Her jaw aches with the effort of stillness. She sniffs and clears her throat.
“I know we don’t talk about your dad a lot. But we can. Whenever you want. Maybe if we talked about him more, it wouldn’t hurt so much.”
She keeps her eyes closed, her body like an overfull water balloon. She imagines water draining out of her feet, flooding the kitchen floor.
“For instance, I could tell you a funny story about your dad. Would you like that?”
“Sure.” The word takes effort, comes out wind-thinned and small.
“We were on our honeymoon–”
“No, thanks.”
“There’s no sex in this story.” Her mom shifts on her seat, holds Gerry’s hand, her grip warm and powdery. “So. We were in the Rockies, in Banff. Your dad and I were walking together down the main street, looking in the shop windows, enjoying all the touristy stuff, and along comes this grizzly bear. Not a real bear, mind you, but a man dressed in a bear suit.” She releases Gerry’s hand and raises her arm, mimes the bear’s lumbering gait with a scrunched, bearlike expression on her face. Gerry smiles.

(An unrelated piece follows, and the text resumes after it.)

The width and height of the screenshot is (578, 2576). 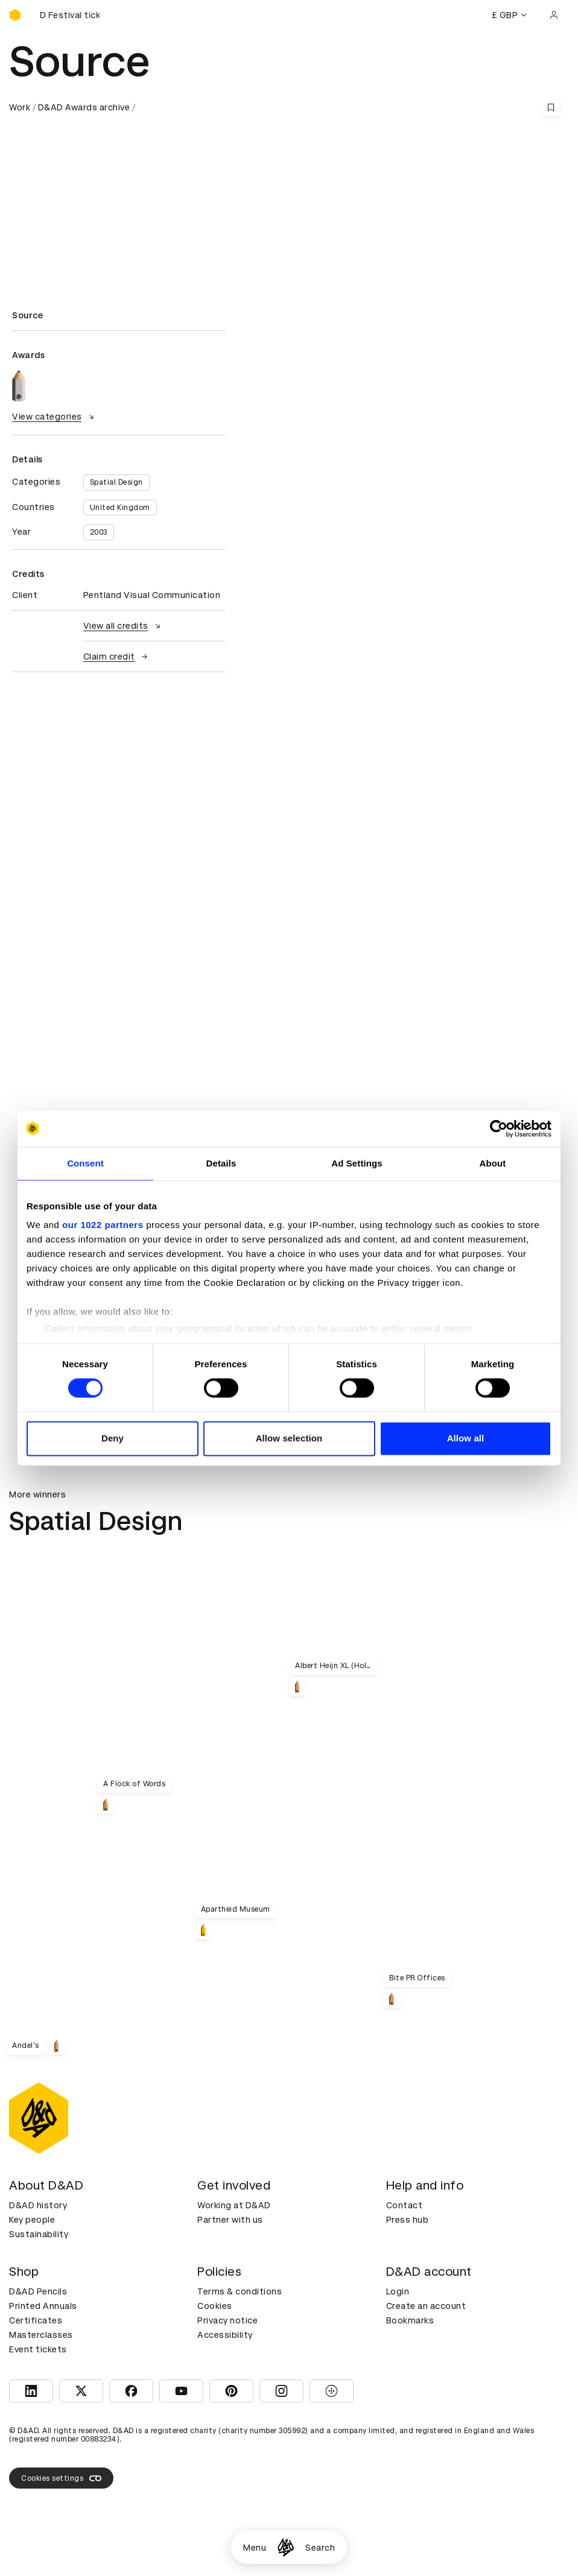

“Okay, so huge, right? And he grabs hold of your dad and starts dancing with him, waltzing him around the sidewalk. Well, your dad is mortified but trying to look like he’s enjoying it. And I’m laughing and clapping and wishing we owned a camera so I could take a picture because no one would believe this was happening, especially to your father. But we didn’t have a camera until much later, so I just laughed and clapped. Then all of a sudden the bear stops and just wanders off down the street, I guess to look for some other tourists to entertain. A few blocks later, your dad realizes his wallet is gone, all of our wedding money. And wouldn’t you know it, we couldn’t find that goddamn bear anywhere.” Her mom goes quiet, stares at her plate. Gerry has a sudden image of her, lost on a mountain, digging herself out of an avalanche. Her mom shakes her head. “Well, I thought that would be a funny story, but I guess not.”